Chitanga, Simbarashe, Simulundu, Edgar, Simuunza, Martin C., Changula, Katendi, Qiu, Yongjin, Kajihara, Masahiro, Nakao, Ryo, Syakalima, Michelo, Takada, Ayato, Mweene, Aaron S., Mukaratirwa, Samson, Hang’ombe, Bernard M.
Parasites & vectors 2018 v.11 no.1 pp. 40
Coxiella burnetii, Q fever, developing countries, dogs, epidemiology, genes, goats, hosts, humans, pathogens, patients, phylogeny, polymerase chain reaction, public health, ribosomal RNA, rodents, sheep, shrews, Zambia
Coxiella burnetii, the causative agent of Q fever, is a zoonotic pathogen associated with sylvatic or domestic transmission cycles, with rodents being suspected to link the two transmission cycles. Infection and subsequent disease in humans has historically been associated with contact with infected livestock, especially sheep. However, recently there have been reports of Q fever outbreaks associated with contact with infected rodents and dogs. Studies exploring the potential role of these animal hosts in the epidemiology of Q fever in many developing countries in Africa are very limited.
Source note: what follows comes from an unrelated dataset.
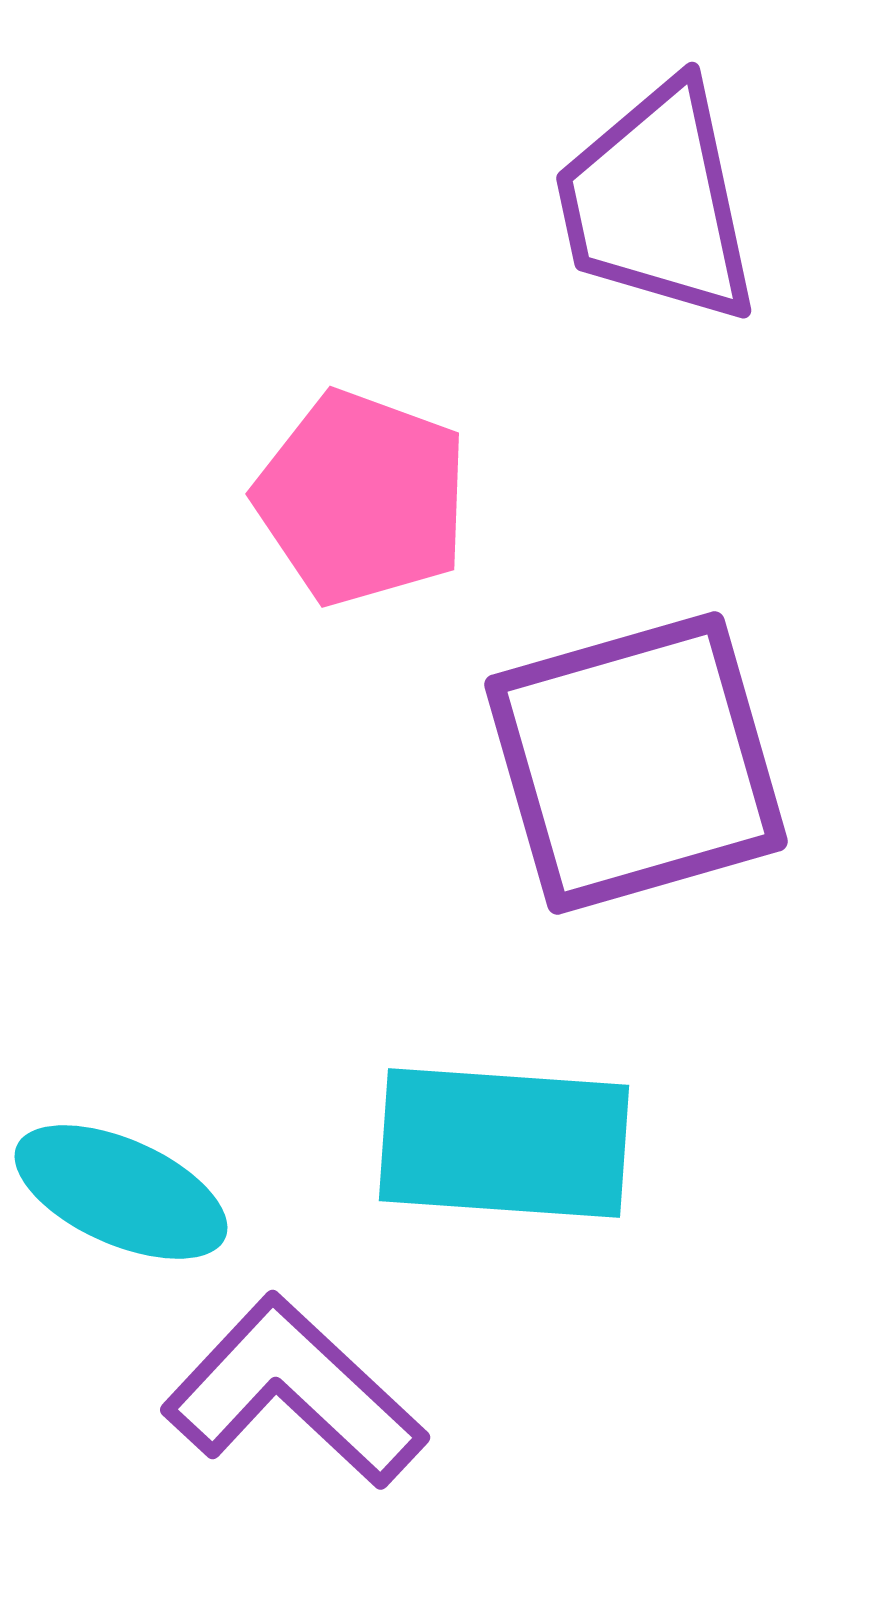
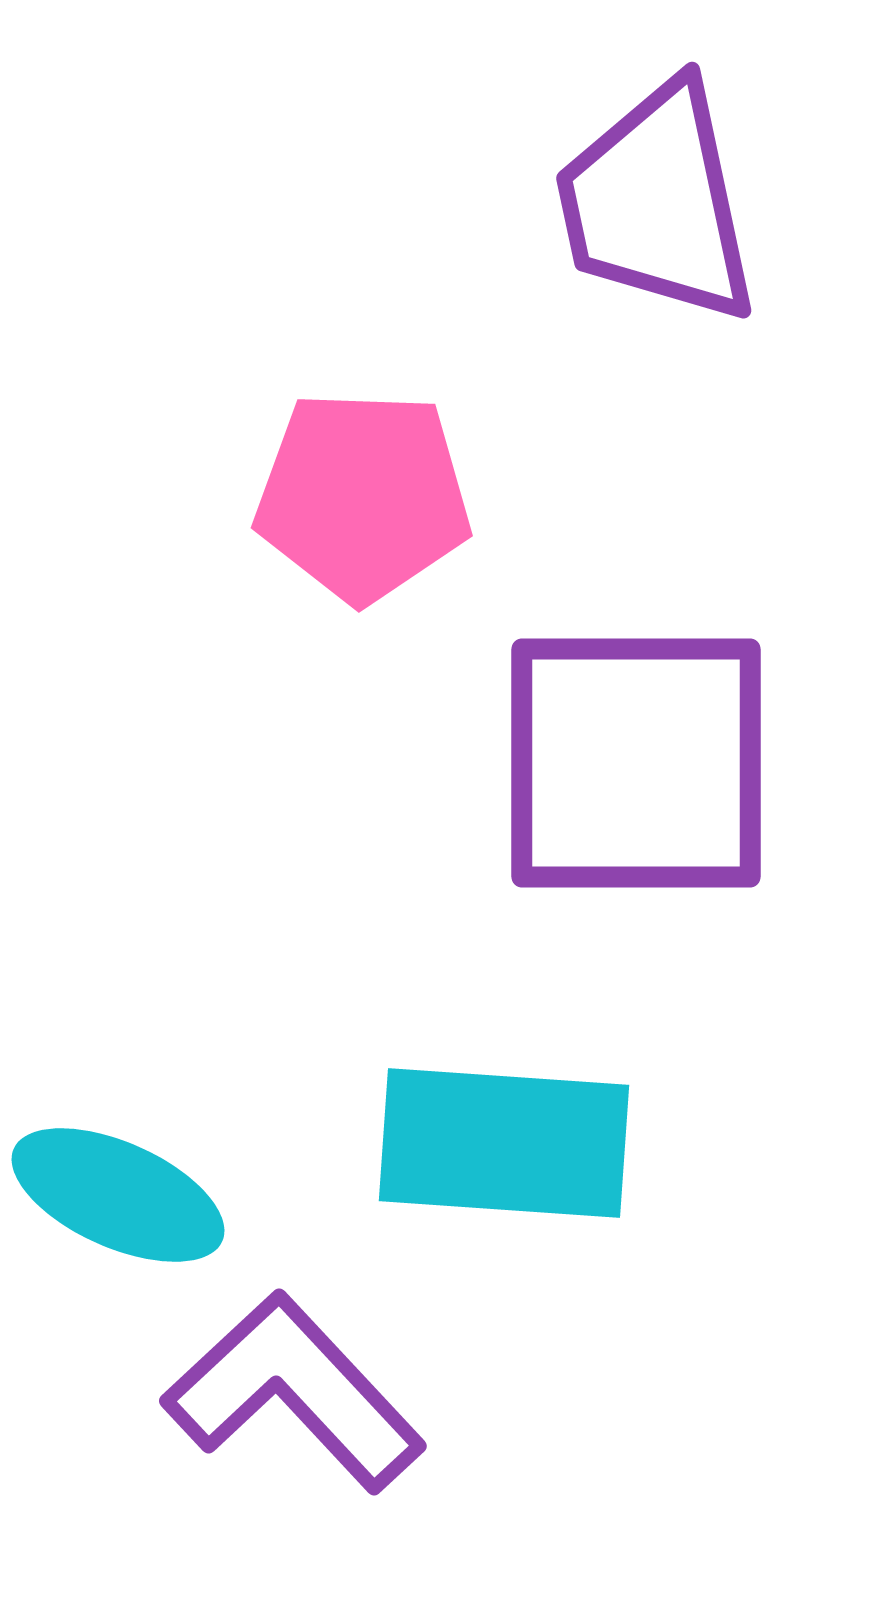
pink pentagon: moved 1 px right, 2 px up; rotated 18 degrees counterclockwise
purple square: rotated 16 degrees clockwise
cyan ellipse: moved 3 px left, 3 px down
purple L-shape: rotated 4 degrees clockwise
This study aimed to determine the potential role of rodents and dogs in the epidemiological cycle of C. burnetti in Zambia. Using pathogen-specific polymerase chain reaction assays targeting the 16S rRNA gene, C. burnetii was detected for the first time in 45% of rodents (9/20), in one shrew and in 10% of domestic dogs (15/150) screened in Zambia. Phylogenetic characterization of six samples based on the isocitrate synthase gene revealed that the strains were similar to a group of isolates from chronic human Q fever patients, goats and rodents reported in multiple continents. Considering the close proximity of domestic dogs and rodents to humans, especially in resource-limited communities, the presence of C. burnetii in these animals could be of significant public health importance. It is thus important to determine the burden of Q fever in humans in such resource-limited communities where there is close contact between humans, rodents and dogs.